Patang Is Now Part of India's ODOP Initiative

Patang Is Now Part of India's ODOP Initiative

Patang just got tagged.

No, not on Instagram. Something bigger. Patang - the snacks brand built on the idea that India's regional flavours deserve a real spotlight — has been officially onboarded under the Government of India's One District One Product (ODOP) initiative, run by the Department for Promotion of Industry and Internal Trade (DPIIT) and Invest India.

It's a milestone we're genuinely proud of. And if you care about Indian food, regional produce, or where the country's snack culture is headed, it's worth understanding why.

What Is ODOP, and Why Does It Matter?

The ODOP initiative is one of India's most ambitious grassroots-to-global programs. The idea is straightforward: every district in India has something special. A product, a craft, a flavour that's uniquely its own. ODOP's job is to find that product, build it up, and connect it to markets — domestic and international.

The numbers speak for themselves. Over 750 products from districts across India are covered under ODOP today. More than 100 of these carry GI (Geographical Indication) tags, meaning they are legally recognised as products tied to a specific place and tradition.

The initiative works across four pillars:

Product Development — upskilling producers, improving packaging, diversifying product lines, and standardising quality.

Sales Improvement — connecting producers to domestic and international markets, onboarding sellers onto e-commerce platforms, and facilitating exports.

Awareness — educating producers on buyer needs, certifications (organic, export-standard), and market opportunities.

Scheme Support — helping producers access government funding, marketing programs, and technology upgradation schemes.

Think of it as the government putting real infrastructure behind India's best local products.

From Lakadong Turmeric to Jardalu Mangoes: What ODOP Has Already Done

The impact of ODOP is already visible in some remarkable stories.

Lakadong Turmeric from Meghalaya — known globally for having the highest curcumin content of any turmeric variety — went from a hyperlocal product to a nationally procured ingredient, with over 13,000 kg procured in 2021 and 25,000+ kg in 2022 alone. Producers saw roughly a 15% increase in price margins. Women in the community were directly empowered through the program.

GI-tagged Jardalu Mangoes from Bihar made their first-ever commercial export to the UK under ODOP facilitation. Srinagar Apples reached Bangalore. Budgam Walnuts replaced imports from the USA.
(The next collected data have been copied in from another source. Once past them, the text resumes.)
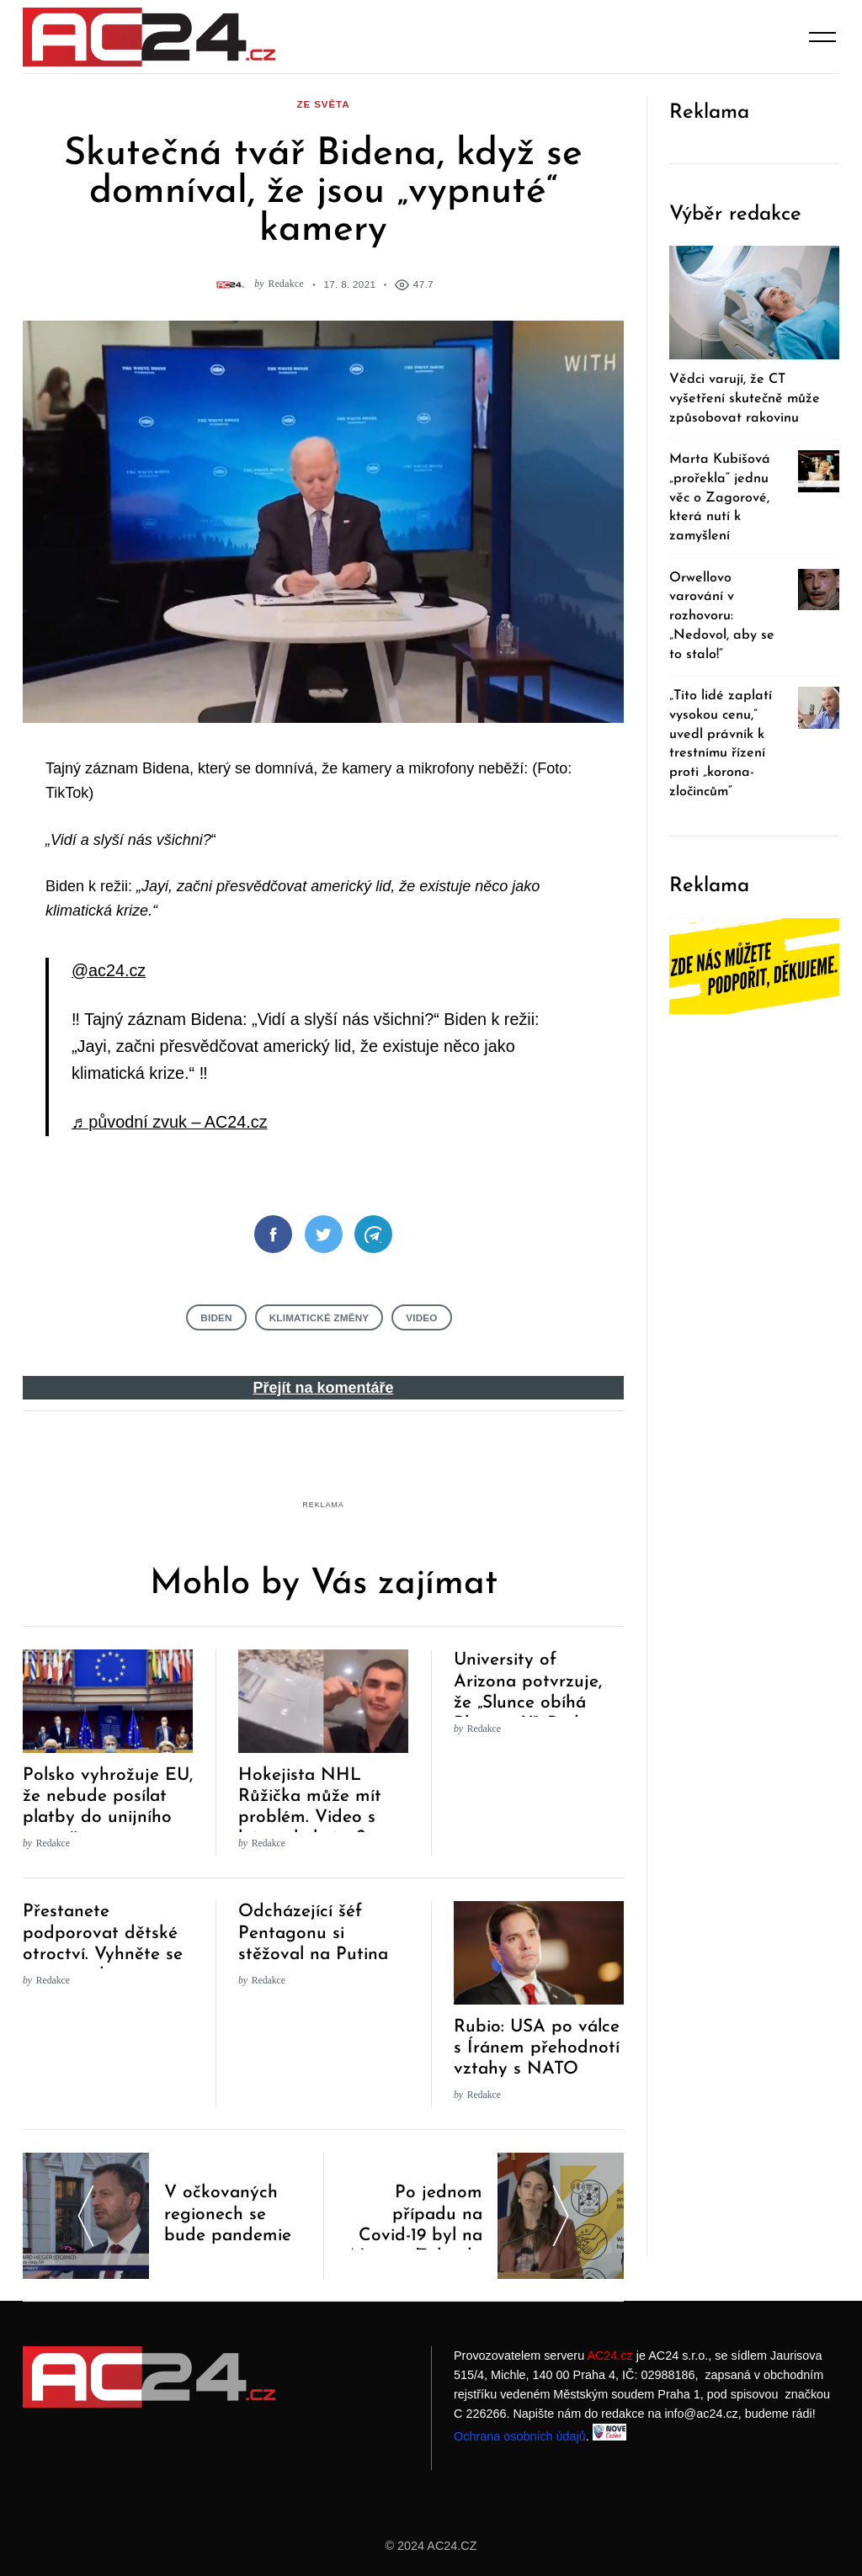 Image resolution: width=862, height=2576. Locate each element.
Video (421, 1317)
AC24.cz (609, 2355)
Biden (215, 1317)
Artisans from Kutch, weavers from Arunachal Pradesh, Bidriware craftsmen from Karnataka — hundreds of producers across India have been onboarded onto platforms like GeM (Government e-Marketplace), Tribes India, Hunaar Haat, and international e-commerce sites.

An ODOP Gift Catalogue — covering 300+ products across fragrances, spirits, home decor, fabrics, silks, and shawls — was launched by the Commerce Minister in August 2022. An ODOP Directory listing 5,000+ sellers followed. Government ministries are now using ODOP products for gifting at the G20 summit and beyond.

This is the ecosystem Patang is now part of.

Why This Matters for Patang

Patang was built with one belief at its core: India's regional snack flavours are extraordinary, and they deserve to be taken seriously.

We source from specific regions. We work with local kitchens. We build products around the stories of where ingredients come from — the spice profiles of different states, the snacking traditions that have existed for generations, the flavours that city consumers grew up eating at home and can't find on a supermarket shelf.

ODOP recognition aligns directly with what Patang is trying to do. It connects us to:

  • Government-backed credibility for our regional positioning
  • Access to institutional channels including gifting programs, government procurement, and foreign missions
  • A national and international stage for products that are rooted in district-level origin stories
  • The broader "Vocal for Local" and "Make in India" movement that is reshaping how the world sees Indian food

For our corporate gifting business in particular, this is significant. ODOP products are being actively considered by ministries and departments for gifting within and outside India. That's an institutional buyer pipeline that didn't exist for regional snack brands before this.

What Comes Next

Being onboarded is the start, not the finish. ODOP's framework around capacity building, export facilitation, e-commerce onboarding, and buyer-seller connects gives Patang access to tools and networks we intend to use actively.

The vision of connecting every Indian district to the world — through the products it's best known for — is exactly the kind of India we want to be part of building.

Patang started with a simple idea: the best snacks in this country have always come from somewhere specific. Now, with ODOP recognition, that "somewhere specific" carries a little more weight on the national stage.

More to share as this journey unfolds. Watch this space.